EP NLP

Overview

Along with collecting the actual rankings from the EP draft guides, I also collected the skill grades, and actual reports because I was planning on looking at how each of those correlated with future player success.

My logic for how I'd do this was pretty simple, at least to start. For the skill grades I wouldsimply build a regression model to look at how well correlated they are to DY+N league adjusted scoring. Again, I know scoring and bointzzz isn't the ideal target, but it is the best stat that we have and still more predictive than basically anything else available to the public.

For the next part, I didn't necessarily have a perfect idea of where to go. I knew I wanted to do some natural language processing with the reports to see if how scouts talked about players could tell us more than just a simple ranking. I'd previously done projects where we looked at how similar certain works are, and some sentiment analysis on reddit stocks data for classes. Unfortunately I figured sentiment analysis would be useless, and I tried it and was right, with all the hockey slang, and scouts not wanting to trash on 17-18 year old children, it makes sense that there was not much distinguishing players with a sentiment analysis.
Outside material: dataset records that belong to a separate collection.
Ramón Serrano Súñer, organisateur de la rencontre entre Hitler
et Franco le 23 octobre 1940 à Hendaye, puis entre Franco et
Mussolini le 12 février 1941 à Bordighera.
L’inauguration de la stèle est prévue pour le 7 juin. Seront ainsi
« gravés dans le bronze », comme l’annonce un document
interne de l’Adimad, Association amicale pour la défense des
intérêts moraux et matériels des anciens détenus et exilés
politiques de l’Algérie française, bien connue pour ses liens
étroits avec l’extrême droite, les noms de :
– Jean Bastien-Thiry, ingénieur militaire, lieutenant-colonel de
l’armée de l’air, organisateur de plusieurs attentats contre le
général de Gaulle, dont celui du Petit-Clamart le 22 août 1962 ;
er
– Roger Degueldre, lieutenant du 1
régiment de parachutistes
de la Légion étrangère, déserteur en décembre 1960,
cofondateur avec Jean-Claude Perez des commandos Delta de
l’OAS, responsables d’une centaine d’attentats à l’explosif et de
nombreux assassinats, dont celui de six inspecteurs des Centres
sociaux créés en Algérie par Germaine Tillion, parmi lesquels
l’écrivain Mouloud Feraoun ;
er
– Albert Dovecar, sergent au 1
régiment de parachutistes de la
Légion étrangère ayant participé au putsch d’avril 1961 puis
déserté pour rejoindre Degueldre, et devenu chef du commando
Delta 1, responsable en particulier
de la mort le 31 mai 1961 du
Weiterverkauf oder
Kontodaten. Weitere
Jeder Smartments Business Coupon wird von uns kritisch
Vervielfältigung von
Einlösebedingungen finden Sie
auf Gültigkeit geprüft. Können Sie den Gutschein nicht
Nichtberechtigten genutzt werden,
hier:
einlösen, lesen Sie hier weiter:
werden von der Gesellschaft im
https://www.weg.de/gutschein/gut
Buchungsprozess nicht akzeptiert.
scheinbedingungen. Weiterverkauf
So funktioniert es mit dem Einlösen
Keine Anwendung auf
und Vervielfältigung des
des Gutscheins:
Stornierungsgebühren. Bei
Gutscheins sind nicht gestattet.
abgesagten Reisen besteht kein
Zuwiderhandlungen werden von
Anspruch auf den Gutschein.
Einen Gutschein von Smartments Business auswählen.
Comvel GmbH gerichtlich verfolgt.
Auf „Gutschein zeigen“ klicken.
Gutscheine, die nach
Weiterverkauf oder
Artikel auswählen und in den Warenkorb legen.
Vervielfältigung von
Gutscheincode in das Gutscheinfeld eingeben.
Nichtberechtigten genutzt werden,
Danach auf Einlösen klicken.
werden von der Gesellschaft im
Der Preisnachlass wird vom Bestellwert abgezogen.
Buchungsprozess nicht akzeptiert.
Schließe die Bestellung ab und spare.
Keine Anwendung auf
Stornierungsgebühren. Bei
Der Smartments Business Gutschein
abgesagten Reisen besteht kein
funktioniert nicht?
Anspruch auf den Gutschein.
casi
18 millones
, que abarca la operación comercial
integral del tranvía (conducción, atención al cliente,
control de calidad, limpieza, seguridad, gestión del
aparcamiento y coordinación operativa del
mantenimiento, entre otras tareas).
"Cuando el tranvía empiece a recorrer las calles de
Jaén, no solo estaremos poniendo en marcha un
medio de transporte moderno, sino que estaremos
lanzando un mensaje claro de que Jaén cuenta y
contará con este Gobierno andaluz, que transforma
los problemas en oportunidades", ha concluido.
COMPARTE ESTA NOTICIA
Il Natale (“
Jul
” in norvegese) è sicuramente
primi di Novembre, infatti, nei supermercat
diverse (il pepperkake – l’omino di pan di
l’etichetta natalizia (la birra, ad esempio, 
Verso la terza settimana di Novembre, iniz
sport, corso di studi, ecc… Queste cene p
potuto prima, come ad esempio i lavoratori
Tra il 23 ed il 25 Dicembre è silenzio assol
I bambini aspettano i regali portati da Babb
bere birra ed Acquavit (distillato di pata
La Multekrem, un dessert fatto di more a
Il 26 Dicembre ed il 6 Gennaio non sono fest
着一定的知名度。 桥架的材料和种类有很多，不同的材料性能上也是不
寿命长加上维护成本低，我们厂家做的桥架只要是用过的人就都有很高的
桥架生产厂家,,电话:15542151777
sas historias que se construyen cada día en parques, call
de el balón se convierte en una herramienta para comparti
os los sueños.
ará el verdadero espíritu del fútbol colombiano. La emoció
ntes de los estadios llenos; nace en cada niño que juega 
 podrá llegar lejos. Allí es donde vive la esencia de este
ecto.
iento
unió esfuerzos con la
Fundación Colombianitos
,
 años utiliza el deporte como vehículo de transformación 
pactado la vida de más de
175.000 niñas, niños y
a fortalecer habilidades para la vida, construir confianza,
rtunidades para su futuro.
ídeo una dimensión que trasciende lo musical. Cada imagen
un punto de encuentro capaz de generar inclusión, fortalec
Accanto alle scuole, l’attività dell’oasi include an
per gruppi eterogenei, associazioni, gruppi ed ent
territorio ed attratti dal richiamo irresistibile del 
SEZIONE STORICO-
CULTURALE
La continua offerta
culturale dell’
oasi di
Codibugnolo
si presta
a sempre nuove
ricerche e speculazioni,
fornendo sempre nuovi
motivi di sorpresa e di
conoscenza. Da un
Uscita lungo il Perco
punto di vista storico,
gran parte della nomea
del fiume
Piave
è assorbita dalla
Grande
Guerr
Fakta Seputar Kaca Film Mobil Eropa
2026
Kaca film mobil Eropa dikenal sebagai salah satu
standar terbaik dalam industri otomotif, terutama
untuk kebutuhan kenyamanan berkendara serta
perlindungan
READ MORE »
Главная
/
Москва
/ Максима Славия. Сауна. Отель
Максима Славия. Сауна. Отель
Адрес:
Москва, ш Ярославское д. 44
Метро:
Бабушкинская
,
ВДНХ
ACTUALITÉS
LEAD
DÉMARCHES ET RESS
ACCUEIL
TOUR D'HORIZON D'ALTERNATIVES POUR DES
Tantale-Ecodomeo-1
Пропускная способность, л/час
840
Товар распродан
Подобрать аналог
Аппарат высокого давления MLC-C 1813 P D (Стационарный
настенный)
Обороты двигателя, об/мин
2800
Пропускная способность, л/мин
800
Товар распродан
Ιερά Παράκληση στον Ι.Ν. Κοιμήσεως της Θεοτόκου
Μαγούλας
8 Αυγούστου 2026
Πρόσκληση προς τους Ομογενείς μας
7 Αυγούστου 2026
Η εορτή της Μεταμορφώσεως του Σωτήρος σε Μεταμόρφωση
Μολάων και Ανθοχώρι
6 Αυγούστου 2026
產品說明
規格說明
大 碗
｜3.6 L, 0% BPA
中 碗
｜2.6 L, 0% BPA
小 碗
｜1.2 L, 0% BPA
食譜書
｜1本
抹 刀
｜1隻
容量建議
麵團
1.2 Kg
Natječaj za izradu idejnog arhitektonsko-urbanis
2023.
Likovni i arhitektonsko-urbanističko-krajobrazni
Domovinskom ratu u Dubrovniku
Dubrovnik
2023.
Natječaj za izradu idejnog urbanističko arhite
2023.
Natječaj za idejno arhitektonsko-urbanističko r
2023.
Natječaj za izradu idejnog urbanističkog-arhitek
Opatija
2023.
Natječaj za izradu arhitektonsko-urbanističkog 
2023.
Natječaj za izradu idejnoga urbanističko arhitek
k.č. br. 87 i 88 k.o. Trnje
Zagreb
I was able to use the similarity scores, which I created by looking at the 10 most frequent words used in each article that weren't "common" words (and, the, or, but, not, etc) or the player's name and compared those and their frequencies to the 10 most commonly used words for all other players. I could have probably done more than 10, but once you go to using the whole report for a player, you start seeing words only once, and I don't think those can tell us much, and the proportion of words used once relies heavily on the length of the reports, which changed throughout the years.

Finally, I was able to work with some individual phrases to see how well each of them correlated with a player having success. I had never done anything like this before, so I looked at a bunch of common combinations of 2-4 words, and manually selected some that I thought could be good indicators. I tried mostly limited it to phrases like "make play" that clearly relate to something hockey related, but also that didn't account for phrases like "make a play", or "made lots of plays" which have similar meanings, but wouldn't have gotten picked up on in this model. I then used 40-50 or so of those phrases and looked at how often they were used and how well players who were decribed using those phrases scored in their DY+3s. I then ran a regression model using the number of occurances of each of the phrases as the predictor, and DY+3 league adjusted scoring as the target. That model ran shockingly quickly, and produced decent results that I'll discuss more in the following section, but I was expecting that model to take ages to generate and run which is why I limited the number of phrases. Now I want to try it with every phrase that occured more than, say, 10 times, but I have yet to do that. I also used just a simple linear regression model to look for statistically significant phrases, but I think it would have been better to run a LASSO regression model that could zero some of the coeffecients.

Results

The results for the skill grades were pretty simple, and somewhat consistent across most of them. There was a slight positive correlation with the grade and DY scoring, as you would expect, the players with the higher ceiling are also better in the current moment. Then there would be a stronger correlation between the grade and DY+2/3/4 scoring, then almost no correlation with DY+5 scoring. I noticed while collecting the grades for the DY+5 evaluations (only 2020, so far) that they were usually much higher, and more random than the rest of the years where they remained more consistent. I also had that confirmed to be that their methodology wasn't quite set in 2020, so using those grades is not necessarily ideal. But anyway, here are the resulting graphs from each of the grades, starting with skating:

Skating did meet the trend of there being a smaller correlation between the skill and DY scoring, then larger correlation as time went on until looking at only the 2020 class. Now the correlation between skating and scoring is lower than other skills, I think, because skating is another obvious tantalizing skill like size, people look at it and see stars, but in reality you need enough other skills to go with skating. Not that it's bad to take a late round flyer on a guy who can only skate, I would much rather do that than take a guy who is only big, but it's not a way to surefire successs. For every incredibly talented Connor McDavid, there is a Kasperi Kapanen, Andreas Athanasiou, or Antonio Stranges, not necessarily bad players, but they are clearly far better skaters than anything else, and are not impact NHLers because of that.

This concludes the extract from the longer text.